There is a clear tendency, especially on the left, to demand less of the weaker camp and assume that it is unable to enter into a demanding dialogue on an equal footing. In our opinion, this does not show support but the expression of a patronizing attitude. While ambiguities can contribute to either veiling or sharpening oppositions, it is the difficult vocation of the intellectual to take the ambivalences on both sides into account, all the more so when a shared historical- political lexicon with which to address the conflict is so sorely needed. And yet, although the statement fails to clarify all of the complexity of what is here at stake, we nonetheless commend its signatories for taking seriously a subject that is urgent and significant for Jewish and Palestinian Israelis, for other Jews and Palestinians, and for everyone who is concerned about the subject.

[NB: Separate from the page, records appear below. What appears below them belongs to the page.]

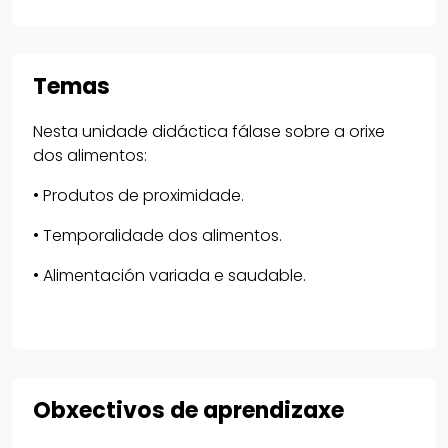
Temas
Nesta unidade didáctica fálase sobre a orixe
dos alimentos:
• Produtos de proximidade.
• Temporalidade dos alimentos.
• Alimentación variada e saudable.
Obxectivos de aprendizaxe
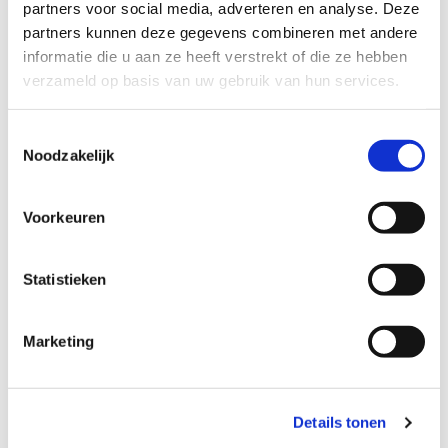
partners voor social media, adverteren en analyse. Deze
partners kunnen deze gegevens combineren met andere
informatie die u aan ze heeft verstrekt of die ze hebben
verzameld op basis van uw gebruik van hun services.
Toestemmingsselectie
Noodzakelijk
Voorkeuren
Statistieken
Zandwinning Azewijn
Marketing
Firma Netterden Zand en Grind B.V. produceert bouwgrondstoffen
voor de...
Details tonen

Amos Morris-Reich and Danny Trom

 

Amos Morris-Reich is a history professor and the director of the Peter Roth Center for Antisemitism and Racism (one of only two such academic centers in Israel) at Tel Aviv University. His latest books include Race and Photography: Racial Photography as Scientific Evidence, 1876–1980 (Chicago: The University of Chicago Press, 2016) and Photography and Jewish History: Five Twentieth-Century Cases (Philadelphia: The University of Pennsylvania Press, in print).

Danny Trom is a social scientist at the French National Center for Scientific Research (CNRS) and Paris’s School of Advanced Studies in the Social Sciences (EHESS). His latest books are Perseverance of the Jewish Fact. A Political Theory of Survival (Paris: EHESS/Gallimard, Seuil, 2018) and France without the Jews: Emancipation, Extermination, Expulsion (Paris: Puf, 2018).